The Library School Experience @ Simmons

Checking out the future. Forget dusty book stacks. Tomorrow’s librarians are all about tech. (Boston Globe, 4/16/2011)


Library science used to be the realm of career changers. Bookish types, having put in some years in the work world, would enroll in a graduate program with dreams of one day making a living surrounded by the noble hush of book stacks, card catalogs, and shelf upon shelf of reference tomes.


Tomorrow’s librarians face a two-year graduate school curriculum freighted with technology courses that didn’t exist 10 years ago, courses that will likely be replaced by others within a year or two. The future of libraries is a constantly evolving digital landscape, and technical literacy, as it is in so many other fields, is absolutely essential to find a job in a brutal job market.

“Get as many technology skills as you can,’’ advises Jamie Cantoni, 26, of Cornwall, Conn., who’s in her final semester at GSLIS and has already been out in the job market. “What’s most shocking is when you go to apply for jobs how much they value strong technology skills. A master’s in library science is not enough to get a job anymore. You need a second master’s.’


GSLIS students can choose between two concentrations — Archives Management and the School Library Teacher Program — or remain generalists, which is what the majority of them do. They focus on careers as reference or catalog librarians, and Web masters, among other specialties.

While the core mission of librarians hasn’t changed — they are still committed to provide information to patrons who need it, wherever they are — most everything else has.


“I teach preservation, and we need to make sure we keep information in digital form into the future,’’ says veteran library science teacher Ross Harvey. “It’s a new way of thinking. Think about the kind of information that people in the future will want access to, like digital photographs in jpeg. What guarantee is there that 100 years from now people will understand that file format?’’

The emphasis on technology begins early at the GSLIS. Every student must create a website and wiki page within the first six weeks. They cannot continue their studies until they complete these projects.

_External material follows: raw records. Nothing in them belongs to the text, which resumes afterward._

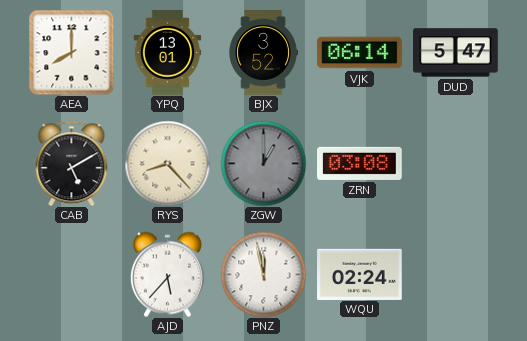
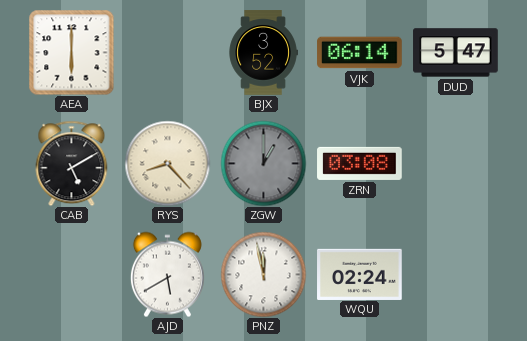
AEA: 8:00 -> 6:00
YPQ: 13:01 -> none
AJD: 5:37 -> 5:40
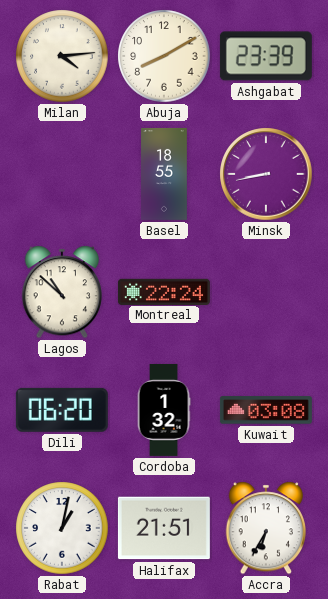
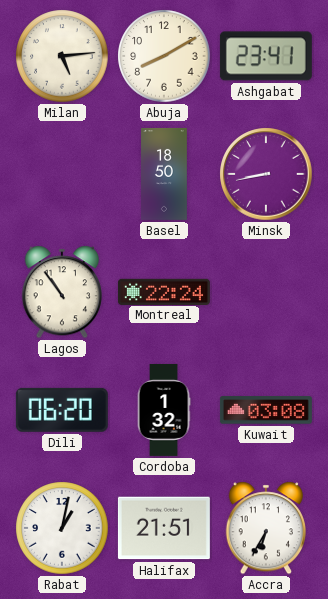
Milan: 4:14 -> 5:14
Ashgabat: 23:39 -> 23:41
Basel: 18:55 -> 18:50
Lagos: 10:52 -> 10:54
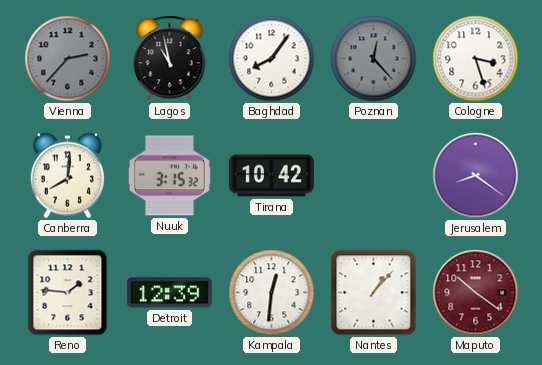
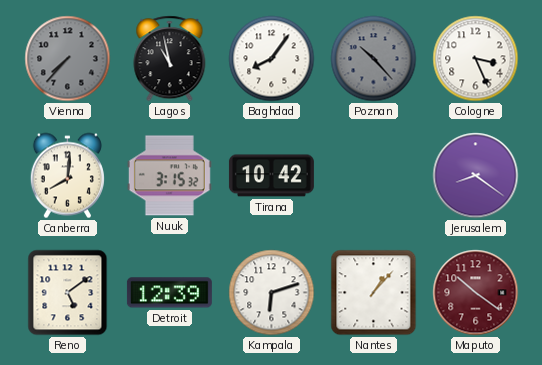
Vienna: 2:37 -> 7:37
Poznan: 12:23 -> 10:23
Cologne: 3:27 -> 3:26
Reno: 1:46 -> 5:09
Kampala: 12:31 -> 6:12
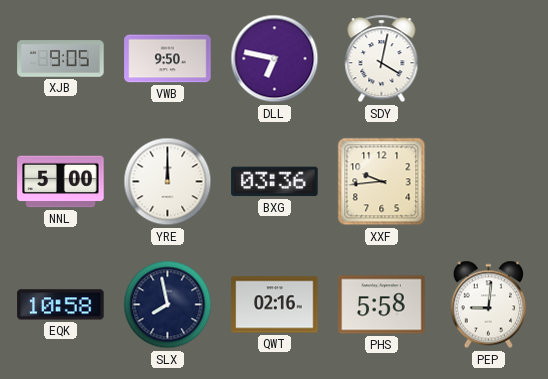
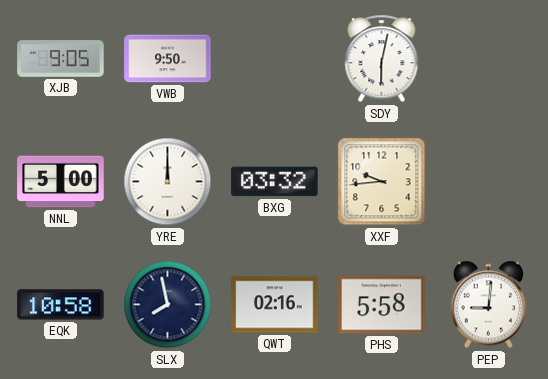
DLL: 6:47 -> none
SDY: 4:02 -> 6:02
BXG: 03:36 -> 03:32
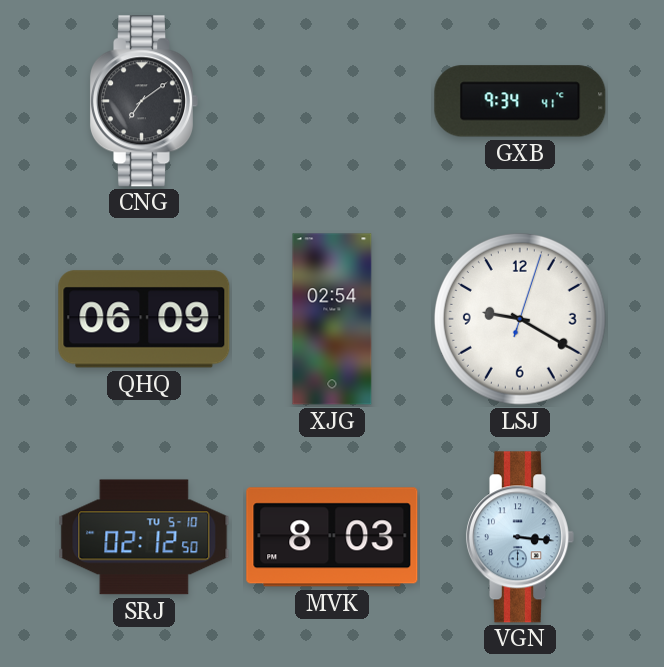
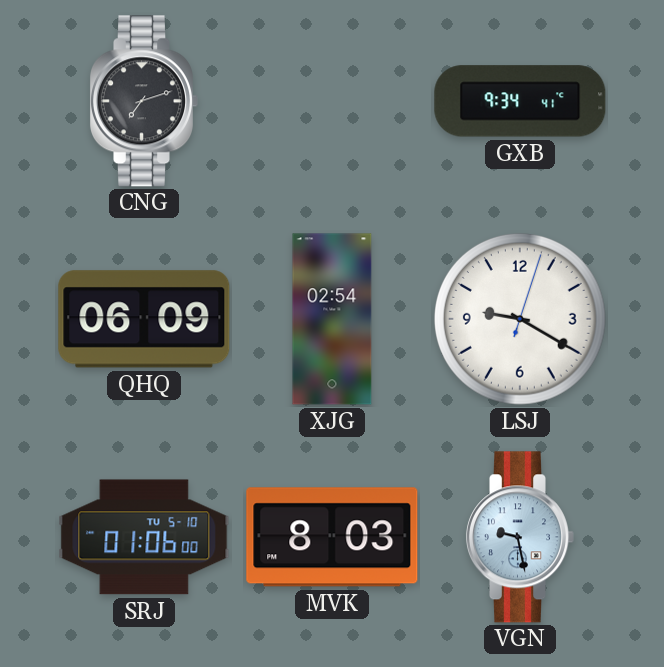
CNG: 7:09 -> 7:12
SRJ: 02:12 -> 01:06
VGN: 3:16 -> 9:28
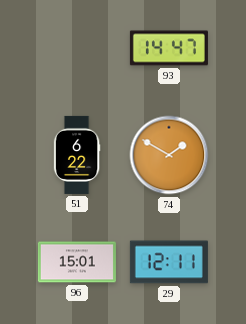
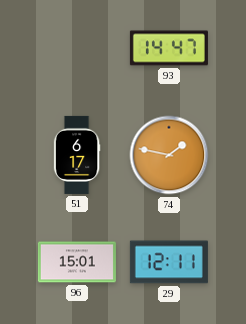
51: 6:22 -> 6:17
74: 1:50 -> 1:47
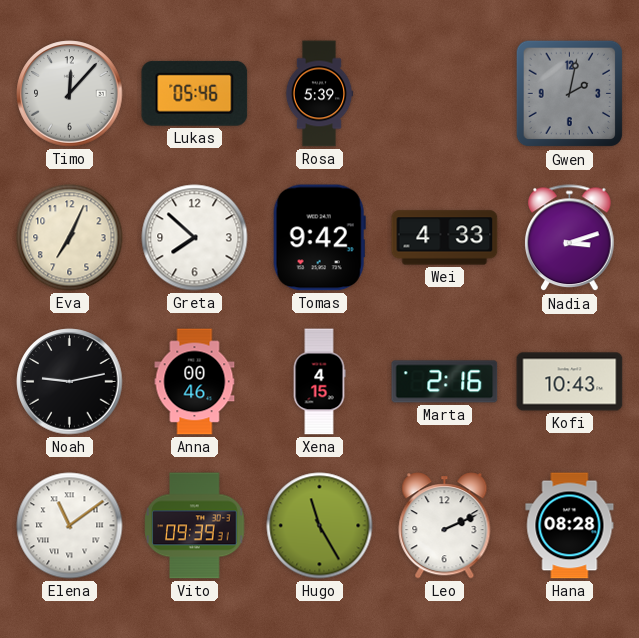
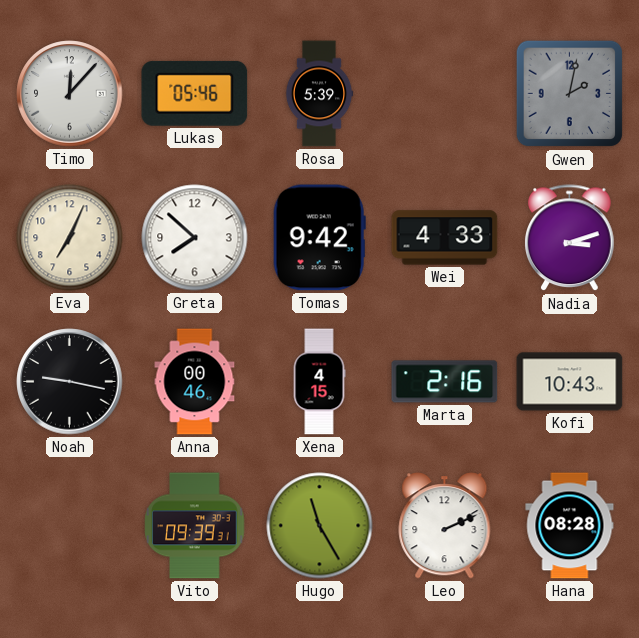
Noah: 9:13 -> 9:17
Elena: 11:09 -> none
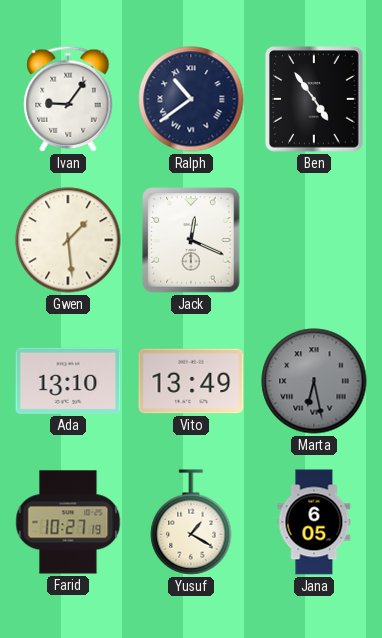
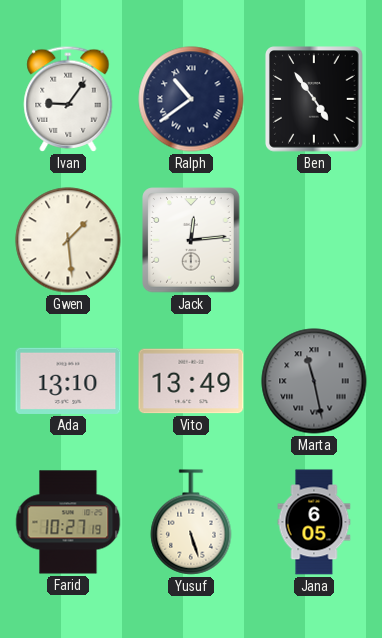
Jack: 12:19 -> 12:14
Marta: 6:28 -> 11:28
Yusuf: 1:20 -> 5:27
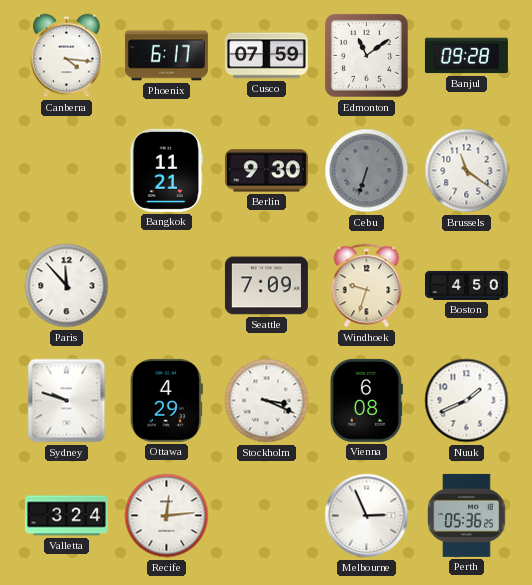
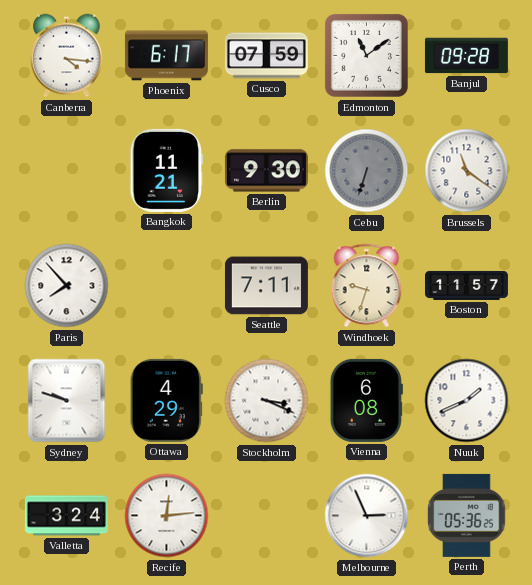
Paris: 11:53 -> 7:53
Seattle: 7:09 -> 7:11
Boston: 4:50 -> 11:57
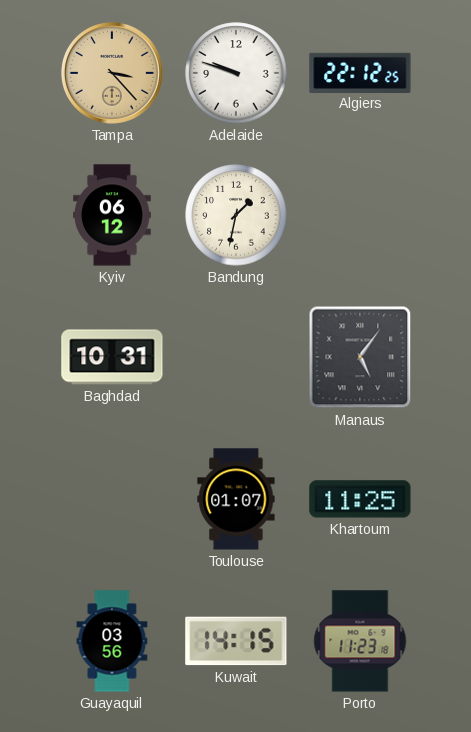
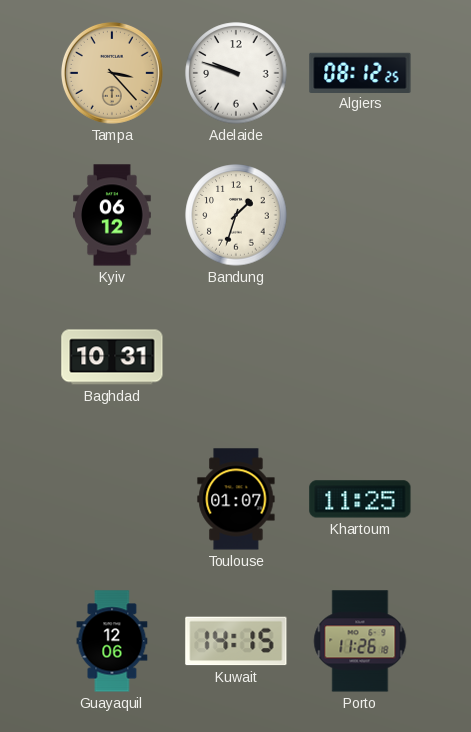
Algiers: 22:12 -> 08:12
Bandung: 1:32 -> 1:33
Manaus: 5:06 -> none
Guayaquil: 03:56 -> 12:06
Porto: 11:23 -> 11:26
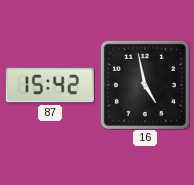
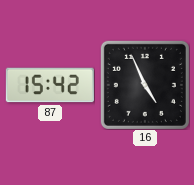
16: 4:58 -> 4:56
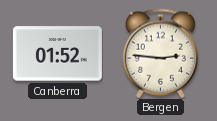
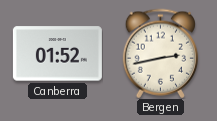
Bergen: 2:46 -> 2:43
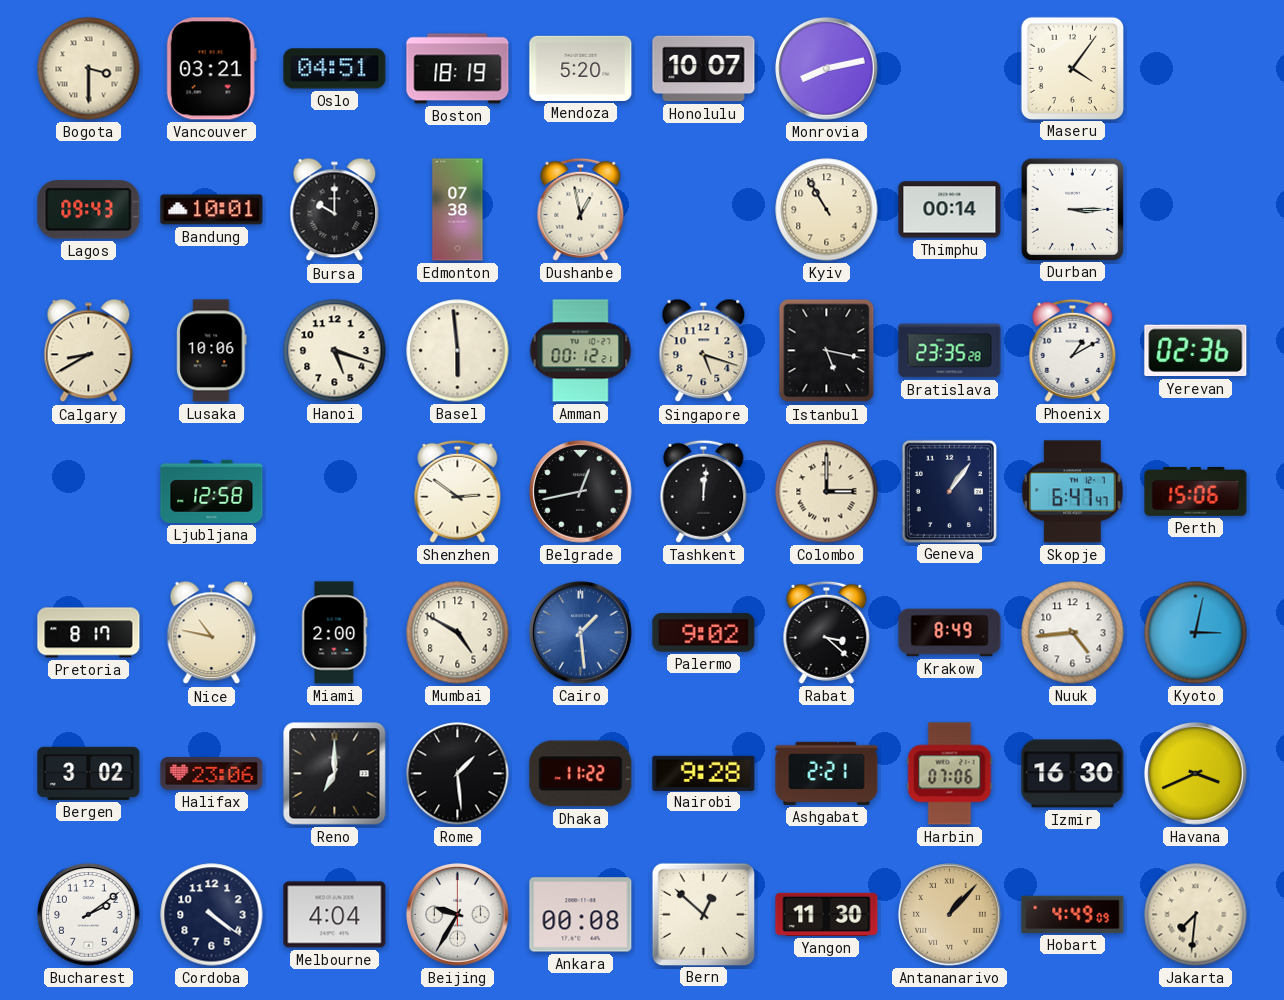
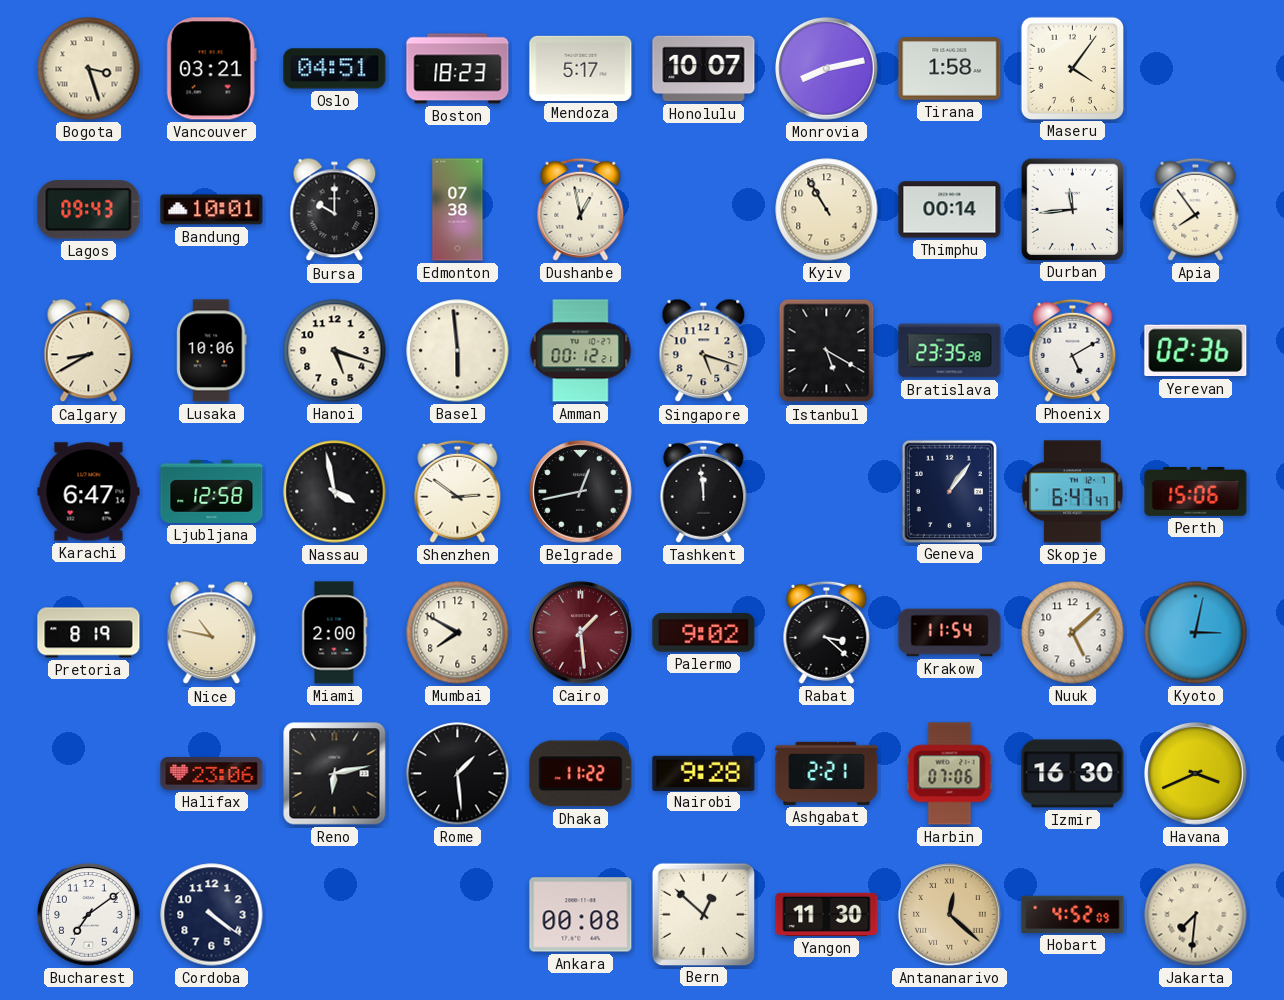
Bogota: 3:30 -> 3:27
Boston: 18:19 -> 18:23
Mendoza: 5:20 -> 5:17
Tirana: none -> 1:58
Durban: 3:15 -> 11:44
Apia: none -> 7:54
Istanbul: 5:17 -> 5:20
Phoenix: 1:10 -> 5:10
Karachi: none -> 6:47
Nassau: none -> 3:58
Tashkent: 12:01 -> 11:59
Colombo: 3:00 -> none
Pretoria: 8:17 -> 8:19
Mumbai: 4:50 -> 7:50
Cairo dial: blue -> burgundy
Krakow: 8:49 -> 11:54
Nuuk: 4:44 -> 5:08
Bergen: 3:02 -> none
Reno: 7:00 -> 6:13
Bucharest: 2:09 -> 7:09
Melbourne: 4:04 -> none
Beijing: 9:35 -> none
Antananarivo: 1:07 -> 12:22
Hobart: 4:49 -> 4:52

One memorable event is the “PC autopsy’’ on the “corpse’’ of a dead computer that Johnson requires all of her students to complete. This means taking the machine apart. In groups of two or three, they disassemble it, taking out everything — from the hard drive to the memory card to the central processing unit.

“I want them to have the attitude they can jump right in and try a few things on their own to see if they can pinpoint where the problem is,’’ says Johnson.’’ The real challenge comes at the end where they have to put it back together again.